Diperbarui: 17 Juni 2015   22:14

Kompasiana adalah platform blog. Konten ini menjadi tanggung jawab bloger dan tidak mewakili pandangan redaksi Kompas.

Gadget. Sumber ilustrasi: PEXELS/ThisIsEngineering

Teman-Teman, Sahabat-Sahabat, dan Saudara-Saudaraku yang Sedang Berjihad mewujudkan Sekolah Bermutu

Hari yang Mulia ini bertepatan dengan Idul Adha 1435 H/2014 M, saya pribadi memperoleh pencerahan hidup yang sangat inspiratif dan oleh karenanya saya bermaksud membagikannya kepada teman-teman, sahabat-sahabat, dan saudara-saudaraku yang sedang berjihad mewujudkan sekolah bermutu. Semoga berkenan dan mudah-mudahan tulisan ini bukan sebagai pengganggu yang sifatnya menggurui. Ini benar-benar ikhlas, demi Allah SWT.

Seorang khotib muda di Depan Kantor Gubernur NTB menyampaikan pesan yang semula KETIDAK-MUNGKINAN akhirnya menjadi sebuah KEMUNGKINAN (bahkan KEPASTIAN hingga saat ini). Bagi Allah SWT semua yang tidak mungkin akan menjadi mungkin, jika kita memiliki keyakinan yang ikhlas, sabar, dan pasti hanya Allah SWT lah yang menjadi faktor penentunya. Tentu saja setelah kita kerja keras dan maksimal dengan satu fokus bahwa suatu asa bakal menjadi suatu wujud.

Begitu patuhnya Ibrahim AS kepada perintah Allah SWT, maka istrinya yang bernama Siti Hajar dan anaknya yang bernama Ismail ditinggalkan begitu saja di terik padang pasir Kota Makkah. Tiada satupun makhluk lain yang berani hidup di sana, kecuali mereka berdua. Tidak teganya seorang ibu melihat anaknya menangis minta minum, Hajar lari kesana kemari (dari Sofa ke Marwah sebanyak 7 kali. Luar biasa, dia bekerja maksimal, bekerja keras tanpa lelah, tanpa pretensi apapun, hanya satu niat mulia agar anaknya tidak meninggal karena kehausan. Begitu besarnya kesabaran, kegigihan, keuletan, dan tanpa menyerah, akhirnya Allah SWT memberikan hadiah berupa air zam-zam. Sungguh suatu ketidak-mungkinan yang akhirnya menjadi kemungkinan dan kepastian sampai saat ini. Subhannalloh.
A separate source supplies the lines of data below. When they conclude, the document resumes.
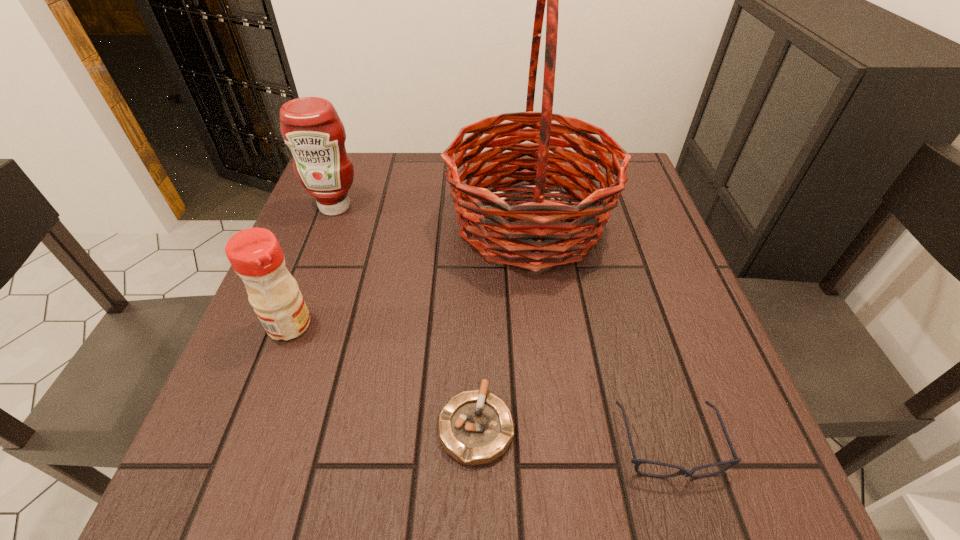 The image size is (960, 540). Find the location of `basket`. basket is located at coordinates (518, 235).

I want to click on the farther condiment, so click(x=310, y=126).

The height and width of the screenshot is (540, 960). In order to click on the taller condiment in this screenshot , I will do `click(310, 126)`.

What are the coordinates of `the third nearest object` in the screenshot? It's located at (255, 254).

Where is `the shorter condiment`? This screenshot has height=540, width=960. the shorter condiment is located at coordinates (255, 254).

Identify the location of the second shortest object. This screenshot has width=960, height=540. (682, 471).

Image resolution: width=960 pixels, height=540 pixels. I want to click on ashtray, so click(x=475, y=427).

I want to click on vacant space located on the handle side of the tallest object, so click(420, 223).

I want to click on vacant area situated on the handle side of the tallest object, so click(x=403, y=223).

You are a GUI agent. You are given a task and a screenshot of the screen. Output one action in this format:
    pyautogui.click(x=<x>, y=<y>)
    Task: Click on the free space located on the handle side of the tallest object
    
    Given the screenshot: What is the action you would take?
    pyautogui.click(x=357, y=223) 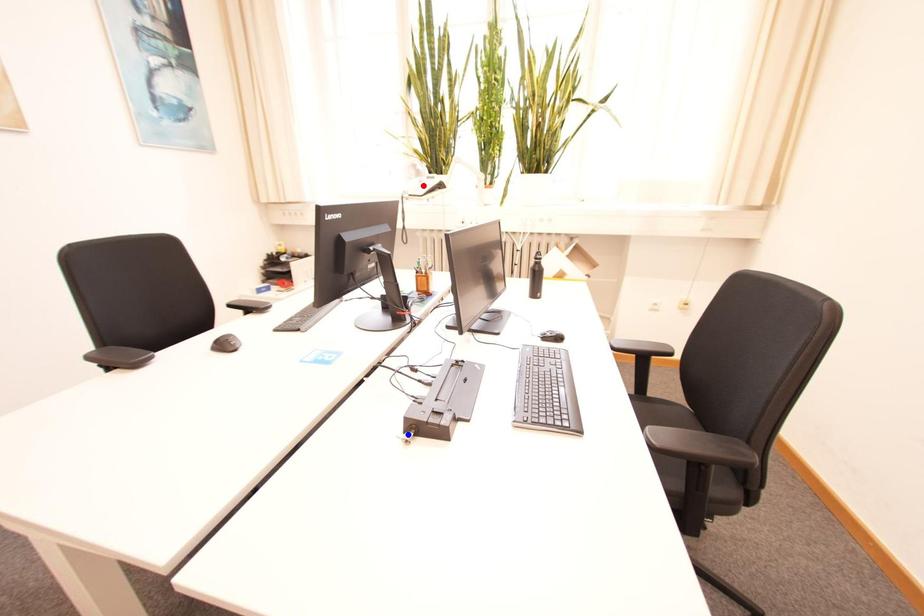 Question: Two points are marked on the image. Which point is closer to the camera?

Choices:
 (A) Blue point is closer.
 (B) Red point is closer.

Answer: (A) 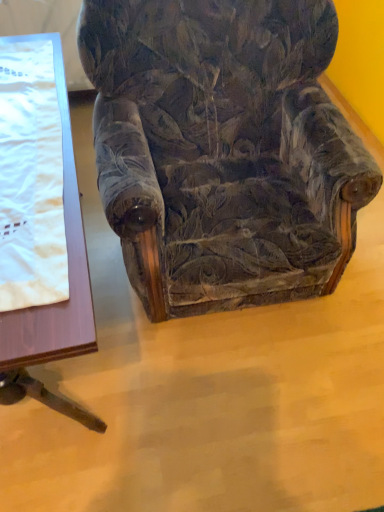 Question: From the image's perspective, is velvet floral-patterned armchair at center below wooden table at left?

Choices:
 (A) yes
 (B) no

Answer: (B)

Question: From a real-world perspective, does velvet floral-patterned armchair at center sit lower than wooden table at left?

Choices:
 (A) no
 (B) yes

Answer: (A)

Question: Is velvet floral-patterned armchair at center bigger than wooden table at left?

Choices:
 (A) no
 (B) yes

Answer: (B)

Question: Can you confirm if velvet floral-patterned armchair at center is taller than wooden table at left?

Choices:
 (A) no
 (B) yes

Answer: (B)

Question: Does velvet floral-patterned armchair at center have a lesser width compared to wooden table at left?

Choices:
 (A) no
 (B) yes

Answer: (B)

Question: Is wooden table at left inside velvet floral-patterned armchair at center?

Choices:
 (A) yes
 (B) no

Answer: (B)

Question: Can you confirm if white satin blanket at left is shorter than wooden table at left?

Choices:
 (A) no
 (B) yes

Answer: (B)

Question: From the image's perspective, does white satin blanket at left appear higher than wooden table at left?

Choices:
 (A) no
 (B) yes

Answer: (B)

Question: Is white satin blanket at left wider than wooden table at left?

Choices:
 (A) no
 (B) yes

Answer: (A)

Question: From a real-world perspective, is white satin blanket at left beneath wooden table at left?

Choices:
 (A) yes
 (B) no

Answer: (B)

Question: Does white satin blanket at left appear on the right side of wooden table at left?

Choices:
 (A) yes
 (B) no

Answer: (A)

Question: Does white satin blanket at left have a greater height compared to wooden table at left?

Choices:
 (A) no
 (B) yes

Answer: (A)

Question: Is wooden table at left shorter than white satin blanket at left?

Choices:
 (A) no
 (B) yes

Answer: (A) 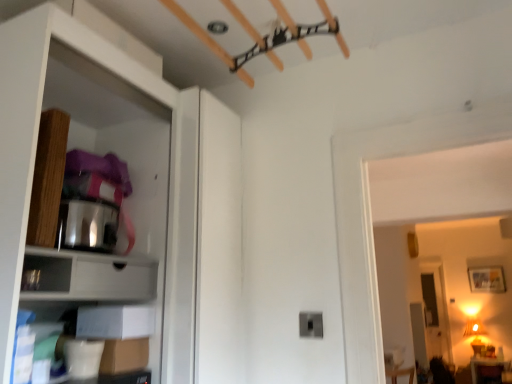 Question: Does matte black drawer at lower left have a greater height compared to matte white cabinet at left?

Choices:
 (A) no
 (B) yes

Answer: (A)

Question: Is matte black drawer at lower left turned away from matte white cabinet at left?

Choices:
 (A) yes
 (B) no

Answer: (A)

Question: Considering the relative sizes of matte black drawer at lower left and matte white cabinet at left in the image provided, is matte black drawer at lower left smaller than matte white cabinet at left?

Choices:
 (A) no
 (B) yes

Answer: (B)

Question: Considering the relative sizes of matte black drawer at lower left and matte white cabinet at left in the image provided, is matte black drawer at lower left thinner than matte white cabinet at left?

Choices:
 (A) no
 (B) yes

Answer: (B)

Question: Is matte black drawer at lower left further to camera compared to matte white cabinet at left?

Choices:
 (A) no
 (B) yes

Answer: (B)

Question: Is matte black drawer at lower left bigger than matte white cabinet at left?

Choices:
 (A) no
 (B) yes

Answer: (A)

Question: Could you tell me if matte black drawer at lower left is turned towards white matte cabinet at lower left?

Choices:
 (A) no
 (B) yes

Answer: (A)

Question: Is matte black drawer at lower left outside white matte cabinet at lower left?

Choices:
 (A) yes
 (B) no

Answer: (A)

Question: Is matte black drawer at lower left further to camera compared to white matte cabinet at lower left?

Choices:
 (A) no
 (B) yes

Answer: (A)

Question: From the image's perspective, would you say matte black drawer at lower left is positioned over white matte cabinet at lower left?

Choices:
 (A) yes
 (B) no

Answer: (A)

Question: Considering the relative sizes of matte black drawer at lower left and white matte cabinet at lower left in the image provided, is matte black drawer at lower left bigger than white matte cabinet at lower left?

Choices:
 (A) yes
 (B) no

Answer: (B)

Question: From a real-world perspective, is matte black drawer at lower left below white matte cabinet at lower left?

Choices:
 (A) yes
 (B) no

Answer: (A)

Question: Is matte white cabinet at left in contact with white matte cabinet at lower left?

Choices:
 (A) yes
 (B) no

Answer: (B) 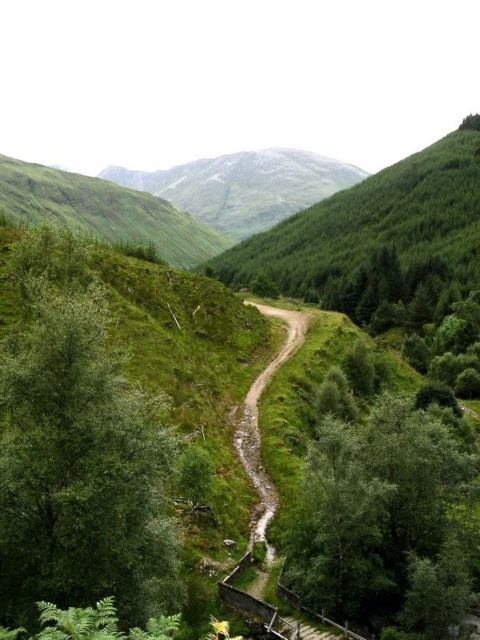 Question: In this image, where is green leafy tree at left located relative to green grassy mountain at upper center?

Choices:
 (A) right
 (B) left

Answer: (B)

Question: Is green leafy tree at left further to the viewer compared to green grassy mountain at upper center?

Choices:
 (A) no
 (B) yes

Answer: (A)

Question: Among these objects, which one is farthest from the camera?

Choices:
 (A) green leafy tree at left
 (B) green grassy mountain at upper center

Answer: (B)

Question: Is green leafy tree at left below green grassy mountain at upper center?

Choices:
 (A) no
 (B) yes

Answer: (B)

Question: Which point is closer to the camera taking this photo?

Choices:
 (A) (167, 179)
 (B) (128, 540)

Answer: (B)

Question: Which of the following is the closest to the observer?

Choices:
 (A) green grassy mountain at upper center
 (B) green leafy tree at left

Answer: (B) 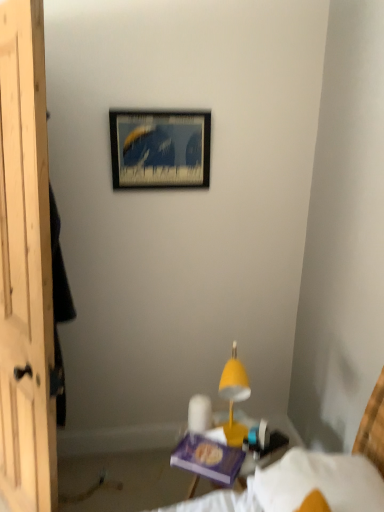 Question: From a real-world perspective, is wooden picture frame at upper center positioned above or below white fabric bed at lower right?

Choices:
 (A) above
 (B) below

Answer: (A)

Question: Is wooden picture frame at upper center situated inside white fabric bed at lower right or outside?

Choices:
 (A) outside
 (B) inside

Answer: (A)

Question: Which is farther from the white fabric bed at lower right?

Choices:
 (A) yellow matte table lamp at center
 (B) wooden picture frame at upper center

Answer: (B)

Question: Estimate the real-world distances between objects in this image. Which object is farther from the wooden picture frame at upper center?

Begitu usai khutbah, saya lalu teringat sekolah kita di tanah air tercinta, Indonesia. Selama kurang lebih 24 tahun sayamengabdikan diri menjadi pendidik di negeri ini. Begitu sesak rasanya dada ini, mulai dari level atas sampai level bawah memiliki masalahnya sendiri-sendiri. Tugas kedepan yang tengah menghadang adalah cita-cita agar pendidikan bekualitas harus terwujud. Inilah suatu ketidak-mungkinan rasanya, yang harus kita bersama wujudkan menjadi suatu kemungkinan. Dari berbagai pihak saya kumpulkan informasi, mulai dari guru, tenaga kependidikan dari KTU sampai cleaning service, dan siswa-siswi kita tercinta. Siswa-siswi kita adalah ibarat Ismail kecil yang haus pembelajaran yang berkualitas, kelas yang bersih dan representatif, toilet yang bersih, dan sekolah yang bebas bullying, tidak ada sogokan, bebas (tidak ada) nyontek dan perbuatan tidak jujur lainnya. Guru dan tenaga kependidikan yang berperan ganda baik sebagai subyek sekaligus obyek, menghendaki kenyamanan bekerja, manajemen yang transparan, kepemimpinan yang mengayomi, dan tauladan yang insipartif. Guru dan tenaga kependidikan juga bertanggungjawab menjadi Siti Hajar untuk mewujudkan asa Ismail (sisi siswa-siswi kita). Sedangkan kita berada di sisi mana?? Kepala Sekolah, Wakil Kepala Sekolah, guru, orang tua siswa, dan Komite Sekolah serta stakeholders lainnya HARUS bertindak sebagai Siti Hajar. Mereka (guru, tenaga kependidikan, dan siswa-siswi) mengharapkan air zam-zam.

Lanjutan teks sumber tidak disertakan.